That’s
right, the two halves—not that Whit Stillman designed the movie to be seen that
way, or that there’s some sort of organic division running through the film. My husband and I hardly ever watch a movie
all the way through—our hourglasses run out right around 70 minutes, making
even a standard two hour movie too long for one sitting. We have
been known to swallow eighty-five minute films in one gulp; but that’s about our upper limit. Maybe it’s a sign of ADD,
or possibly the need of nerds to stop and discuss what’s happening (although that need seems to arise every five
minutes).
Dare I mention that we
related to Charlie? Laughed at, yes, but
also … {Source}
I
once told a group of my freshmen about this disability of ours, and they were
speechless. I don’t think anything I
said that semester shocked them more, not even my affirmation of the male
pronoun. (Well, possible their first
paper grades—such is life.)
But returning to Metropolitan: one of the highlights of the first half was the Lionel Trilling moment, when Tom tells
Audrey all about Lionel Trilling’s criticisms of Mansfield Park. As it dawns
on her that Tom hasn’t actually read Mansfield Park, she expresses
astonishment, disbelief—and Tom is nonplussed.
He’d rather read good criticism than fiction, he says; with fiction, he
can never forget that it isn’t really happening. And let that be a lesson to all academics
right there: this is not how you win the girl’s affections. (Not that Tom is trying, not consciously,
anyway.)
What
makes it particularly funny is that Lionel Trilling is in fact a good critic,
if to be a good critic means to have insights which often enlighten readers
into what they feel and why they feel it during their reading. He’s also a beautiful writer. Tom’s not wholly wrong to enjoy his work; but that does not change the fact that some of Trilling’s opinions are, as Audrey says, strange. And in this regard, Trilling could stand as a
representative for a number of critical characters in the film.
Nick’s
role—St. Nick? Old Nick? he shares characteristics with both, being the
purveyor of jollity and temptation, most obviously for Tom—is especially
central here. Like Trilling and many another
literary critics, he makes no bones about harshly critiquing what he can’t seem
to tear himself away from; he is nearly always right but nearly always shocking;
unlovable, but impossible to tear one’s ears away from; in an odd way, the
center of the group of friends around which the movie circles—and yet, like
many a critic, he seems to be responsible for creating an illusion of unity where none in fact may exist.
If I’m being cryptic,
that’s because I don’t want to give spoilers.
Just go watch the
movie, and then come back and tell me I’m right.
But
Trilling and Nick are not the only critics in the film. Stillman himself is his own character’s
critic, alternately deflating their opinions and expectations, and (less often)
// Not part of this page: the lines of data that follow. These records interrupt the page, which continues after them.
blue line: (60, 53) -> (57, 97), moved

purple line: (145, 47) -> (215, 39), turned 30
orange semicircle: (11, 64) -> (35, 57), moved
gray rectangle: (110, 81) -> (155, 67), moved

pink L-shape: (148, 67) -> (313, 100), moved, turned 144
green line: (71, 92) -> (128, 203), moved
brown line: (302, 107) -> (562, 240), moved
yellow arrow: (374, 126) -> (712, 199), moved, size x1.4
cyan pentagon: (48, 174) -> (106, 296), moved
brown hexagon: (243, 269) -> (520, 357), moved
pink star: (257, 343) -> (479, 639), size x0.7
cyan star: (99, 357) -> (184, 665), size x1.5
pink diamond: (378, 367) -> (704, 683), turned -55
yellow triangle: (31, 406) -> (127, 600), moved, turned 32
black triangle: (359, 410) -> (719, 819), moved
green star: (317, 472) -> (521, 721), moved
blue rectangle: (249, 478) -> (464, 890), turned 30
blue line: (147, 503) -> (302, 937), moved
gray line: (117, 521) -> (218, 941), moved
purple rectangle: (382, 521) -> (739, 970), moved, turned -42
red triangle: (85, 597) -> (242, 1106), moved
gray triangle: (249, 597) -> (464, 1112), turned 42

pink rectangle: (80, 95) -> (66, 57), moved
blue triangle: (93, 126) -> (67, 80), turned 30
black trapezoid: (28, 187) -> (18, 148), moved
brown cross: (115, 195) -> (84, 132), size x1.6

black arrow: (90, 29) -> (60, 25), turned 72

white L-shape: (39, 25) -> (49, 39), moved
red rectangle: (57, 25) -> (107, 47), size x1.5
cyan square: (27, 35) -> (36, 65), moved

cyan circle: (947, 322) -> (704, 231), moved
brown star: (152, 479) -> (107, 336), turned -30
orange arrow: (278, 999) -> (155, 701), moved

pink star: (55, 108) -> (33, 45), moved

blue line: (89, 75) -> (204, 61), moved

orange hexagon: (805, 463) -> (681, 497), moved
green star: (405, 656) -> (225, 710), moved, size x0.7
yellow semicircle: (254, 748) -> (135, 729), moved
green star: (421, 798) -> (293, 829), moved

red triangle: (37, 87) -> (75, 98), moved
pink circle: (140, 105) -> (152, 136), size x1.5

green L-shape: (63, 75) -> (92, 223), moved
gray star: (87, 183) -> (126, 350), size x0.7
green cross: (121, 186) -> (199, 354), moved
showing their surprising moments of humanity (in the redeemable sense). One glorious example of this is during the
final twenty minutes of the movie—a twenty minutes which lived up to and in
fact surpassed all my (admittedly low) hopes for the conclusion of the plot—
What can I say? I’m a melancholic.
Expect the worst and you may be pleasantly
surprised.
—when
two characters find themselves on an unexpected mission. Stillman’s preferred soundtrack, an upbeat
jazzy business which has briefly given way before to more explicitly Christmassy
tunes (including, briefly, a Bach Christmas chorale) changes abruptly to “With Catlike Tread” from The
Pirates of Penzance. I laughed so
hard we had to stop the tape and have an explanation: at the particular point
in Gilbert and Sullivan’s operetta when that song is sung, the Pirates are
stalking “quietly” through the night (their jackboots pounding the stage boards
with every percussive punctuation) to “rescue” some “damsels in distress.” In Metropolitan’s
new context (which I won’t spoil with more particulars here) the irony is doubled over: rich,
delightful … but also humane. Perhaps I
am wrong about this, but I think in this film at least Stillman turns several
pervasive ironies on their heads and leaves us—those of us who can understand—with
a feeling that, despite the rocky, putrid waters in which we generally have to
swim, there can be moments of light in the modern world.
That
secret feeling of being “in the know” which so delights the
intelligentsia? I think I’m tasting its
thrill as a conservative for the first time.
It might not be healthy for the superego to dip into such waters too
frequently, but once in a blue moon it is a tonic: delicious, and restorative. God bless Whit Stillman.
Should
you see Metropolitan? Well, I’ll point out it’s a nineties
movie. Expect a more-than-forties level
of language, undress, topical reference, etc.
But if you can look past that, Metropolitan
will be the best two hours you’ve wasted in recent memory.